Backup and restore

Hi Paperpile.

Thanks for a great product. I know there is a way to export the entire database as a JSON file. That is very useful. I am wondering if there is a way to import the JSON data again? Like a restore option, if the database gets messed up.

At our company, we are starting to use Paperpile to maintain a tagged interactive publication list for our homepage. We export the JSON data, and then transform it into an interactive javascript based publication list. (Maybe a service/product you could consider for companies?). We previously did this with a BibTeX based JabRef database. This solution had a lot of drawbacks, but it was easy to wrap in a version control system. I am kind of missing revision control for Paperpile. I have no problem backing up the JSON data manually, but I missing the restore option.

If nothing else, could you at Paperpile restore a database manually if disaster struck?

Regards,
Morten

2 Likes

Same wish here. I am considering to recommend PP for my department’s library, but I don’t see a working solution for disaster recovery, which would be essential for a professional use case.

Any news on this?

Hi, Martin, given that PP databases exist on google, drive, my thinking is that google handles this, on the back end (i.e., invisible to the user). If you REALLY don’t trust google, you can always download a copy of your papers to a local drive. Or are you looking for something else?

Hey Bruce,
I am not against Google and do trust their data security.
My aim is to create a workflow for my department’s bibliography, which will be maintained be different employees. Long term security is a crucial aspect of the design.

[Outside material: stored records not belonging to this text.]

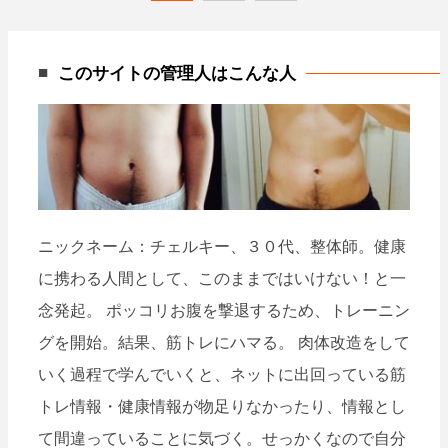
稿
ナ
このサイトの管理人はこんな人
ビ
ゲ
ー
シ
ョ
ン
ニックネーム：チェルキー、３０代、整体師。健康
に携わる人間として、このままではいけない！と一
念発起。 ポッコリお腹を撃退するため、トレーニン
グを開始。結果、筋トレにハマる。 肉体改造をして
いく過程で学んでいくと、ネットに出回っている筋
トレ情報・健康情報が物足りなかったり、情報とし
て間違っていることに気づく。せっかくなので自分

To be independent from personal accounts, we would share one institutional Google account. However, this would enable every employee to wipe everything connected with the account, so the danger could be on the user’s side as well. I don’t know how PP stores our data, but professionalism requires to have an independent backup because even the most professional organizations can lose data (unlikely though, but better be safe then sorry).

My idea was to (1) run a script every night or so, that downloads the complete data from PP.
In case of technical or other disaster I would like to be able to create (2) a blank new project and import the backup dataset (3) to have a PP database identical to the DB we had before disaster struck.

That’s the idea, but maybe I am asking too much.